Your instructions >> Pictures are to be left out, and only the lines below starting at the one with "List all visible" and ending at the one with "Localize each UI" are to be reproduced, each exactly, both ends included.

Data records
§ §
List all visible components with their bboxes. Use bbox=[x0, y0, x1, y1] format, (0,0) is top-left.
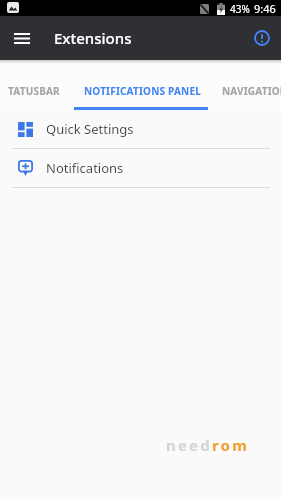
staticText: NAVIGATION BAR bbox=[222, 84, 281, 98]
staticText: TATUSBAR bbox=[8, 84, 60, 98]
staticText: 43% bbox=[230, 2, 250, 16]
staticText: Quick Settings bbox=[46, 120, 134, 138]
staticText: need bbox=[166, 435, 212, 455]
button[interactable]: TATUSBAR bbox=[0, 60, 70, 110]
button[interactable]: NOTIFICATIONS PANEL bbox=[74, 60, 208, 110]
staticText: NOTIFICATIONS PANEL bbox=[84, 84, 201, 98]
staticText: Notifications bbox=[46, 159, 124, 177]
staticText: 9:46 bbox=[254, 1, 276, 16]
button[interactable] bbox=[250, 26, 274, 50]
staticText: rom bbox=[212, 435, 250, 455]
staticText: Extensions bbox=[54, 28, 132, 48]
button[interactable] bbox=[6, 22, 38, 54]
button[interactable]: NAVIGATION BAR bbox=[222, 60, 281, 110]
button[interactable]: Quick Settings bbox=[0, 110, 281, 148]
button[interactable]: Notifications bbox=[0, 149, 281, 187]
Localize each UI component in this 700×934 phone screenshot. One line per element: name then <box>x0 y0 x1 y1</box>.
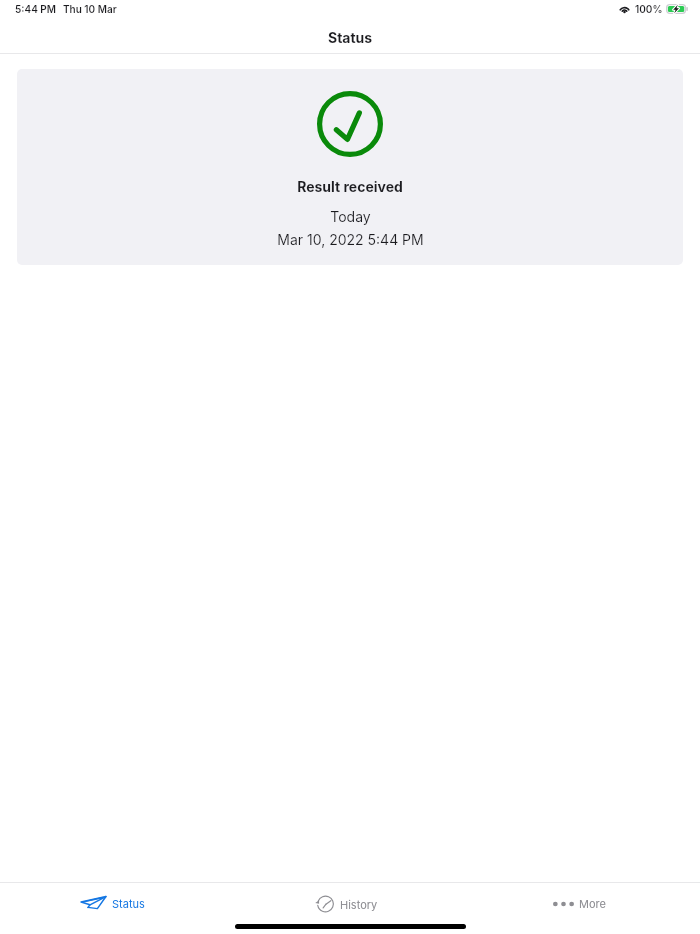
§ §
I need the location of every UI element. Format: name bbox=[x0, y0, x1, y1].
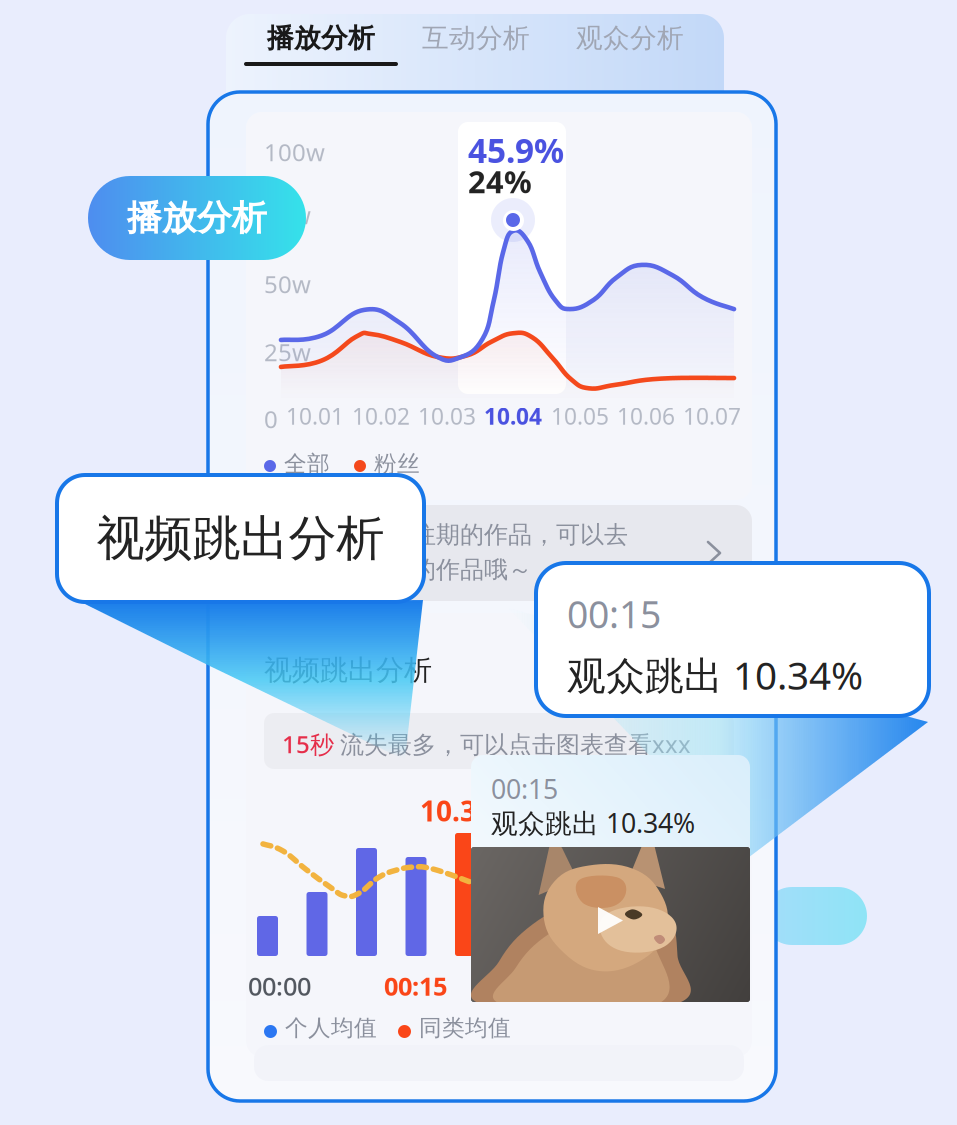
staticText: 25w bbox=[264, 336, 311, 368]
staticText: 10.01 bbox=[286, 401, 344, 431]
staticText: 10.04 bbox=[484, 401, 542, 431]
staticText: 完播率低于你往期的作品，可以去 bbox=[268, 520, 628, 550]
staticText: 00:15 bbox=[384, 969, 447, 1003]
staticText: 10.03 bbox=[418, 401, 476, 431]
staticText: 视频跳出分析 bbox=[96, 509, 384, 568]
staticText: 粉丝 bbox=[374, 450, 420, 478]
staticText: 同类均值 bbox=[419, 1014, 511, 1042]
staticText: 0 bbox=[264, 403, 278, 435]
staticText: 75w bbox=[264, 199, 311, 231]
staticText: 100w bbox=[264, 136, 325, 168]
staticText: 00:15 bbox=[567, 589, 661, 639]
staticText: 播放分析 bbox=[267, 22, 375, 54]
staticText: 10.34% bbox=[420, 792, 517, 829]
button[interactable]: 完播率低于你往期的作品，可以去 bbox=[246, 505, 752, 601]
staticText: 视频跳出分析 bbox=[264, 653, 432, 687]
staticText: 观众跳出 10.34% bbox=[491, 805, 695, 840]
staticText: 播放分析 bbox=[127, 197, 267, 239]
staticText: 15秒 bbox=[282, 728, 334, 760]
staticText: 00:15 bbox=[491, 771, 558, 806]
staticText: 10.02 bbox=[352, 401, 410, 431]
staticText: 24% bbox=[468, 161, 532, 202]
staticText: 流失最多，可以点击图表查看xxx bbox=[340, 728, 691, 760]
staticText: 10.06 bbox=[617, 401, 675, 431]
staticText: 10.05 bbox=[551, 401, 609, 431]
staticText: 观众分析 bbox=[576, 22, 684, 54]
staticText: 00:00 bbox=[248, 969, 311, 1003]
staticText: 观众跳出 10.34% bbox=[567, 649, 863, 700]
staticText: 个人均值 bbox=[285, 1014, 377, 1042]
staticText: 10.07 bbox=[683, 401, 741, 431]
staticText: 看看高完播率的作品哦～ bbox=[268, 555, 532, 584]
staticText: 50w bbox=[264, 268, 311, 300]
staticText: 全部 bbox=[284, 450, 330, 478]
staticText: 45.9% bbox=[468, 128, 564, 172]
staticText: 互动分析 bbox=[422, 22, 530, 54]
§ §
Solution to the exercise >>
List all visible components with their bboxes. Use bbox=[x0, y0, x1, y1] format, (0,0) is top-left.
staticText: NAVIGATION BAR bbox=[222, 84, 281, 98]
staticText: TATUSBAR bbox=[8, 84, 60, 98]
staticText: 43% bbox=[230, 2, 250, 16]
staticText: Quick Settings bbox=[46, 120, 134, 138]
staticText: need bbox=[166, 435, 212, 455]
button[interactable]: TATUSBAR bbox=[0, 60, 70, 110]
button[interactable]: NOTIFICATIONS PANEL bbox=[74, 60, 208, 110]
staticText: NOTIFICATIONS PANEL bbox=[84, 84, 201, 98]
staticText: Notifications bbox=[46, 159, 124, 177]
staticText: 9:46 bbox=[254, 1, 276, 16]
button[interactable] bbox=[250, 26, 274, 50]
staticText: rom bbox=[212, 435, 250, 455]
staticText: Extensions bbox=[54, 28, 132, 48]
button[interactable] bbox=[6, 22, 38, 54]
button[interactable]: NAVIGATION BAR bbox=[222, 60, 281, 110]
button[interactable]: Quick Settings bbox=[0, 110, 281, 148]
button[interactable]: Notifications bbox=[0, 149, 281, 187]
Localize each UI component in this 700×934 phone screenshot. One line per element: name then <box>x0 y0 x1 y1</box>.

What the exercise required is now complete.